Bright has served 45 years and is at Senior Status in his career. He's been on the bench for more than 7,000 cases.

"I've tried to do what I can, for what I say, or what I see is justice...it's one of the things a judge otta do but of course a judge is limited it's not his own idea of justice it's what the law says, and that's what I've tried to do." Myron Bright says with a smile on his face. Bright is 94 years old and still serving as a Judge in North Dakota.

In 1968 President Lyndon B. Johnson nominated Bright for an open seat on the U.S. Courts of Appeals for the Eighth Circuit. A memorable time in his past is the work he did on the case of James Dean Walker where he helped free an innocent man. A special reunion was arranged for Judge Bright and James Dean Walker. And after 22 years, James Dean Walker had his ultimate wish come true.

First time, he finally got the chance to meet and thank the honorary Judge Myron Bright for saving his life and setting him free. "I walked over to him and shooked his hand, embraced him and it was great," said James Dean Walker.

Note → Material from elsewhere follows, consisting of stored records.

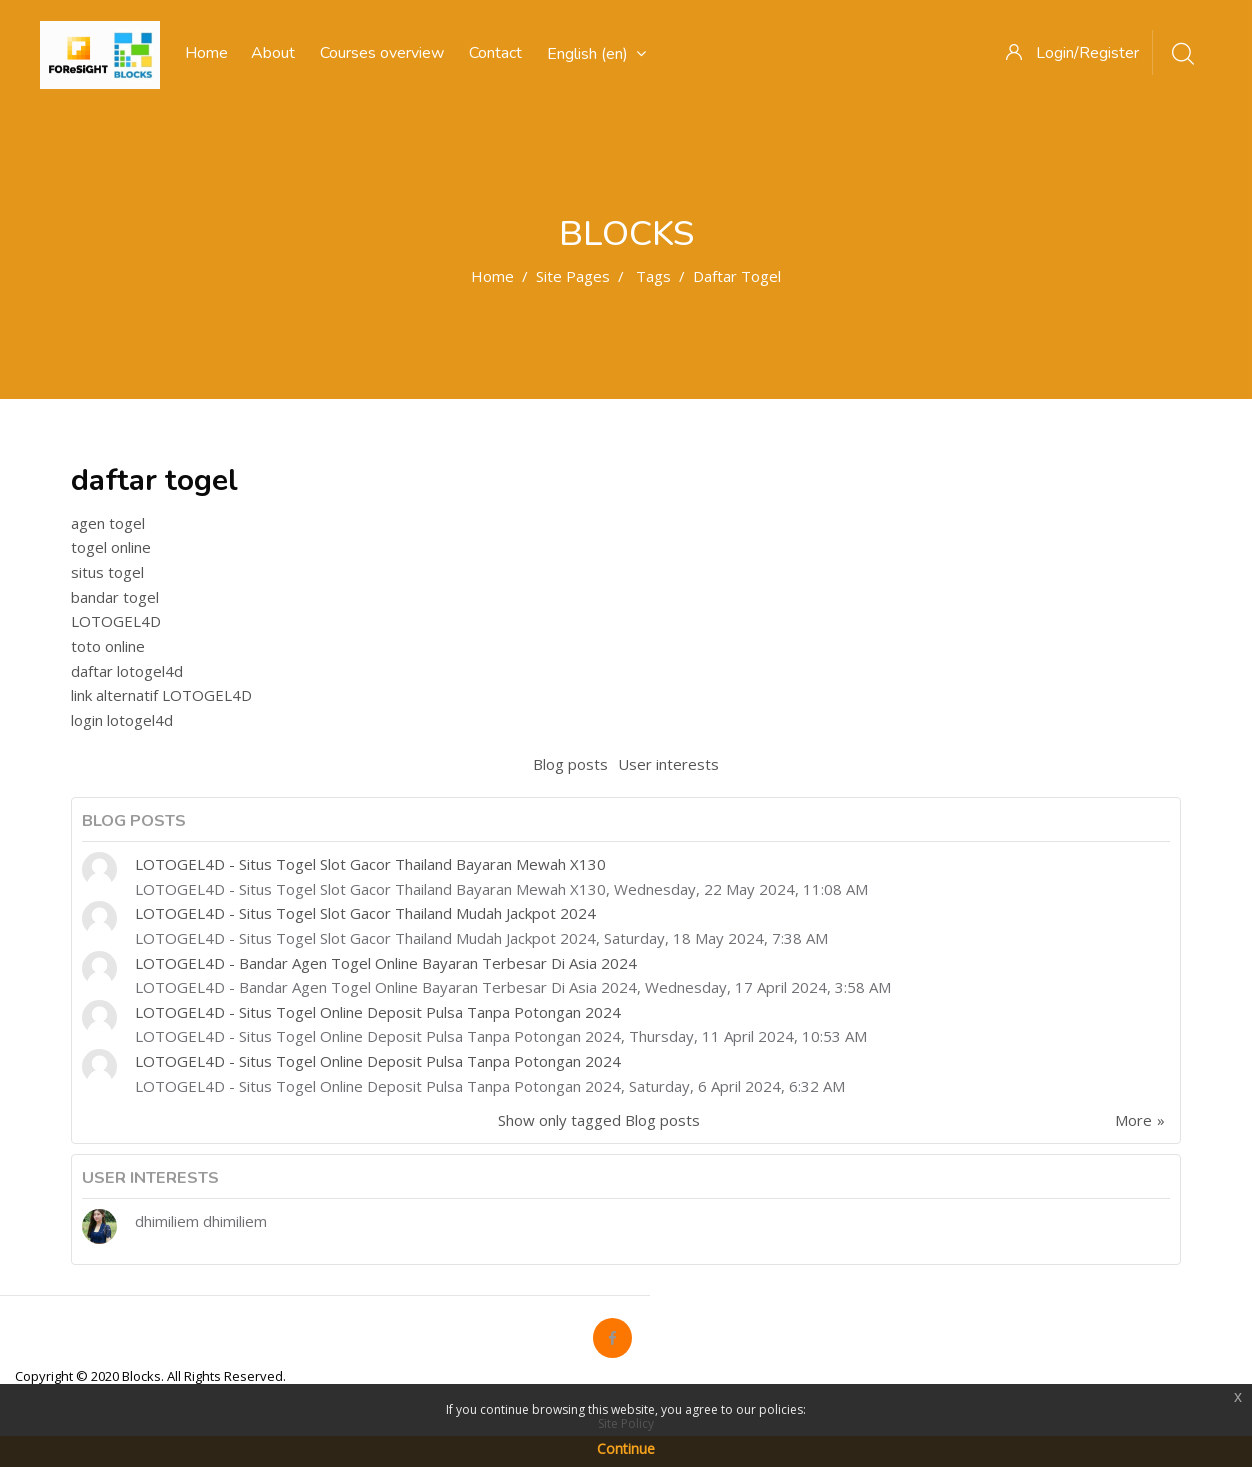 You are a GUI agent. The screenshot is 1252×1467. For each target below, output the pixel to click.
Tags (653, 276)
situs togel (107, 572)
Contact (495, 53)
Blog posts (570, 764)
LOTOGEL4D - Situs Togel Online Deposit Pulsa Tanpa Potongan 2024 (378, 1012)
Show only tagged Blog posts (599, 1120)
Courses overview (382, 53)
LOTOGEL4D (116, 621)
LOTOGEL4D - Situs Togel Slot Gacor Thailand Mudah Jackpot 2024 (365, 913)
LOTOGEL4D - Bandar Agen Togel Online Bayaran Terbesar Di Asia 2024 (386, 963)
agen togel (108, 523)
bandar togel (115, 597)
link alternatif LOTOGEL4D (161, 695)
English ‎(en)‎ (596, 54)
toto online (108, 646)
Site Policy (626, 1423)
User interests (668, 764)
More (1133, 1120)
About (273, 53)
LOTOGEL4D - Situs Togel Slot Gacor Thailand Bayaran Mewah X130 (370, 864)
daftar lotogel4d (127, 671)
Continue (626, 1448)
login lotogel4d (122, 720)
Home (492, 276)
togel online (111, 547)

Tears of joy, as James Dean Walker gave a surprise appearance to Judge Myron Bright in honor of his 45th year as eighth circuit court appeals judge. "Judge I have a friend of yours come and say hello, and there walked James Dean Walker," said Judge Myron Bright.

Judge Bright says he is a proud judge and the James Dean Walker case was one of the most important in his career. Walker was convicted for murder for a police officer's death in 1963 in North Little Rock, and charged with first degree murder. He served jail for 23 years and even was sentenced to death row. But when his case was sent to Bright, things changed and Bright says Walker was framed. Judge Bright worked on the case for 5 years before giving James Dean Walker a chance to walk free. Walker calls Judge Bright his liberator. "Everyday there is not a day that goes by that I don't think about this gentleman, thank god for him," said Walker.

For years, Judge Bright and Walker exchanged holiday cards and phone calls, but getting to meet Walker brought a different smile to his face. But for Judge Bright, he says Walker's case is an example of that the Judicial system isn't perfect. "Today, the James Dean Walker would not get justice that's a real crack to be in the criminal justice system," said Bright.